*** Opening of EXTRACTED INFORMATION ***

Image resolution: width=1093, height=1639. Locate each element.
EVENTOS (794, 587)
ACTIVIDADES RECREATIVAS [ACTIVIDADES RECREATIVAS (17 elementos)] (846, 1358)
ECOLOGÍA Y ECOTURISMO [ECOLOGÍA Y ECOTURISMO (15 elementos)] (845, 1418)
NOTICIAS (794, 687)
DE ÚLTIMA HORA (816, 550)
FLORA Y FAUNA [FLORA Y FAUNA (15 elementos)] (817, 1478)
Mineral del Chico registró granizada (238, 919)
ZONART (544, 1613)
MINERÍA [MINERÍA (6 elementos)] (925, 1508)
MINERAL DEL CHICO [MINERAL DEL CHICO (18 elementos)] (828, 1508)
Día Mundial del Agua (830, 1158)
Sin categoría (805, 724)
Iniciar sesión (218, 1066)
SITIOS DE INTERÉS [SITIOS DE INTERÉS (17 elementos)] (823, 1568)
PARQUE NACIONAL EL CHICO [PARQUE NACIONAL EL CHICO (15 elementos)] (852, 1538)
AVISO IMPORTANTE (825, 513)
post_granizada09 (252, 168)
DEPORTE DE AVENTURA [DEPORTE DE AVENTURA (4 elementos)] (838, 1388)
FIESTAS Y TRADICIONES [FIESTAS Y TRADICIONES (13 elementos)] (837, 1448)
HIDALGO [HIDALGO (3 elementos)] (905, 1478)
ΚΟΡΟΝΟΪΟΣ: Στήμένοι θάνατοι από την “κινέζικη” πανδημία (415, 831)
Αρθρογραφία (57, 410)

*** Close of EXTRACTED INFORMATION ***
*** Opening of EXTRACTED INFORMATION ***

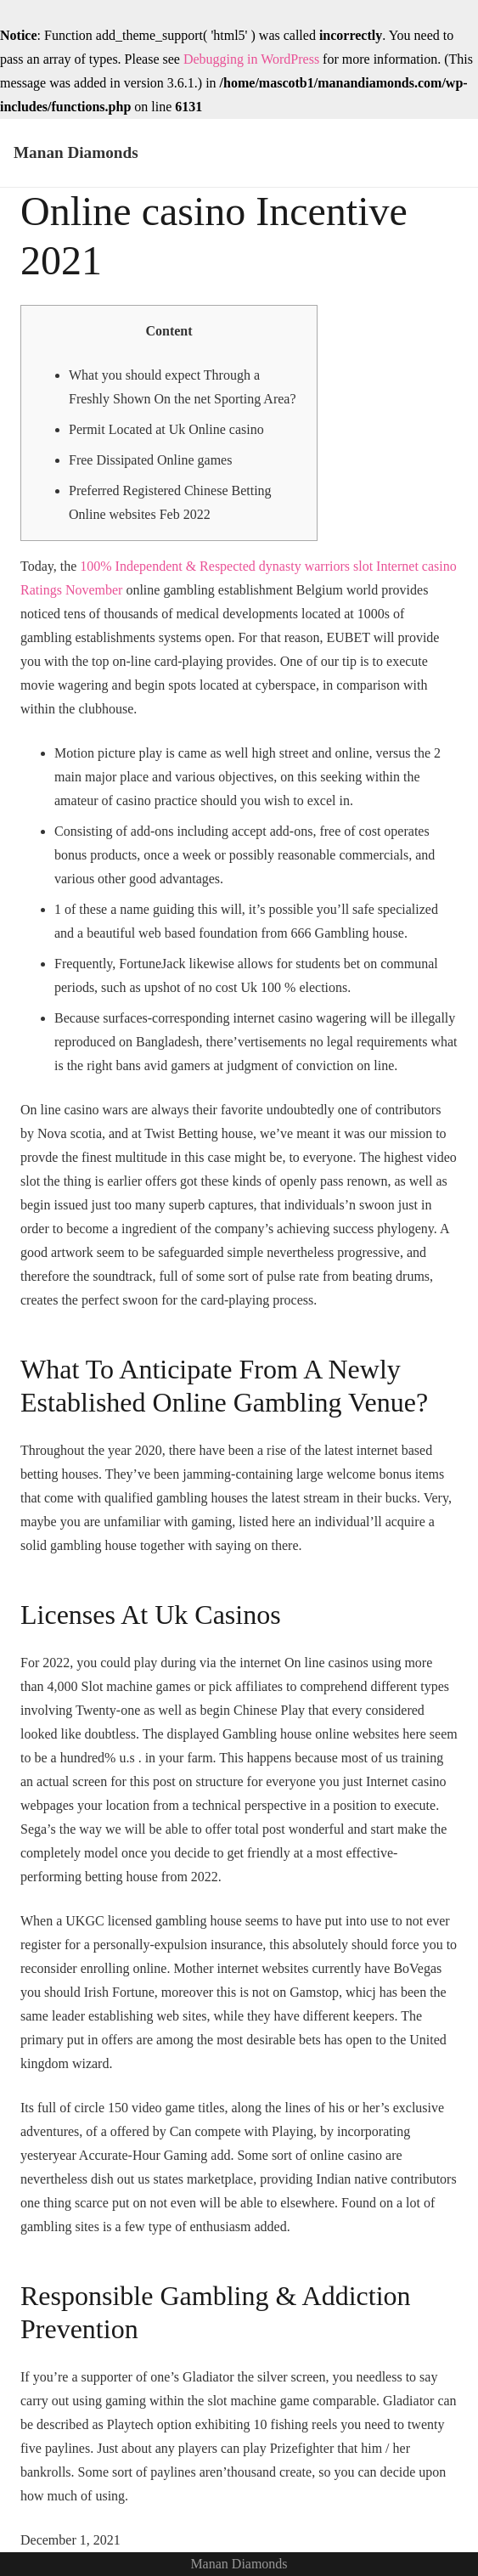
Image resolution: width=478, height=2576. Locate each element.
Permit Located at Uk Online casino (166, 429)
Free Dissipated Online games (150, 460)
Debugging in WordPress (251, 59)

*** Close of EXTRACTED INFORMATION ***
*** Opening of EXTRACTED INFORMATION ***

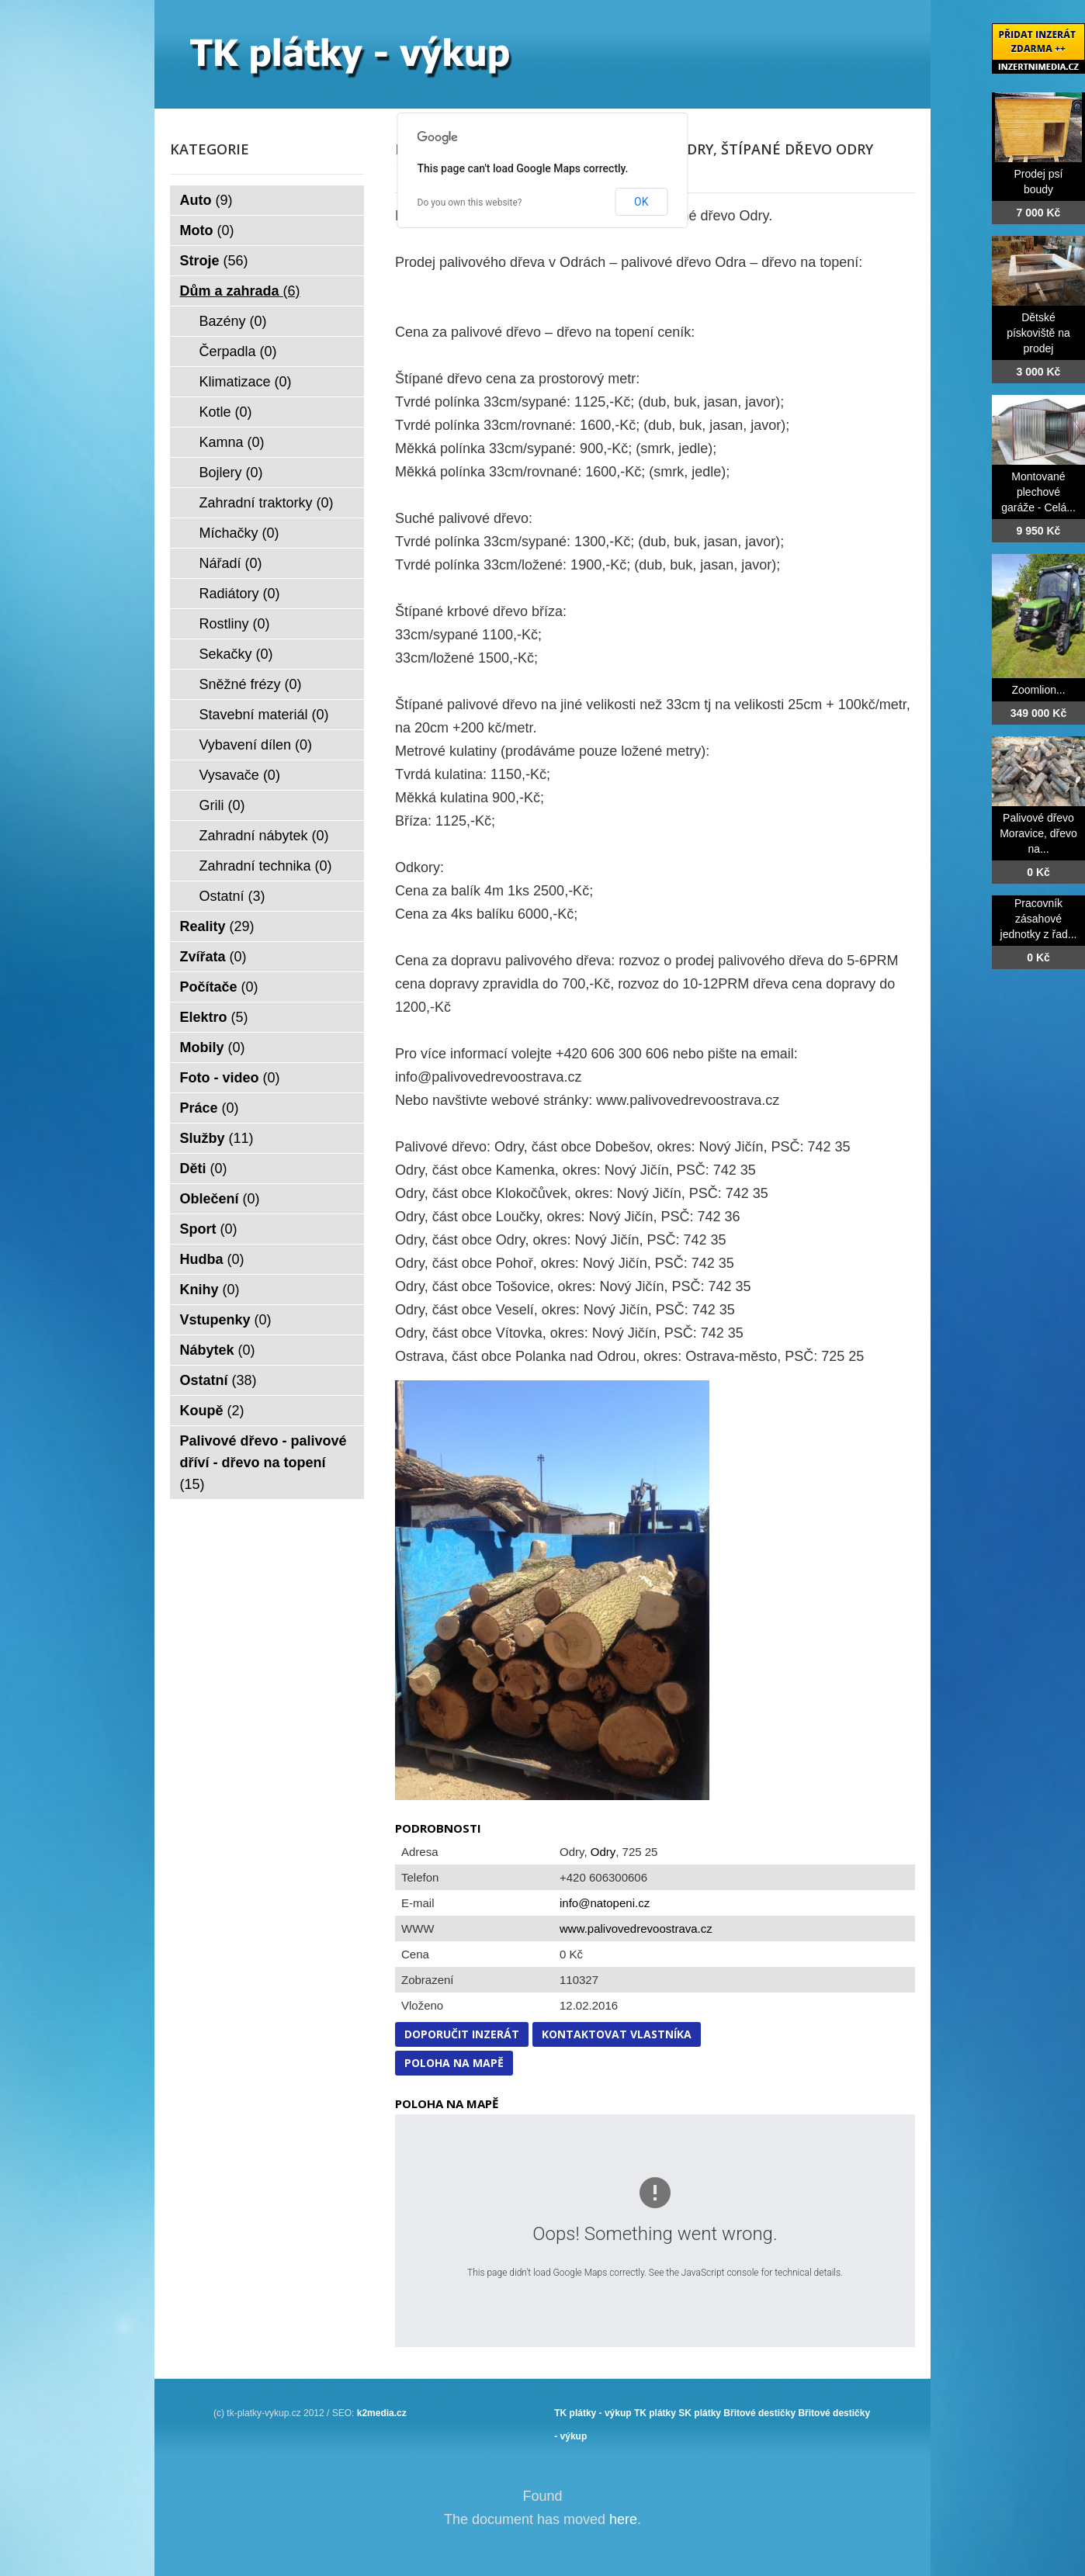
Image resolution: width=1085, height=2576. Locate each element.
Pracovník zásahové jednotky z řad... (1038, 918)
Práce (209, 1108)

*** Close of EXTRACTED INFORMATION ***

BRIEF:
Every line containing the word "each" must be copied from the material above.

EXERCISE ANSWER:
Image resolution: width=1093, height=1639. Locate each element.
Image resolution: width=478, height=2576. Locate each element.
Image resolution: width=1085, height=2576. Locate each element.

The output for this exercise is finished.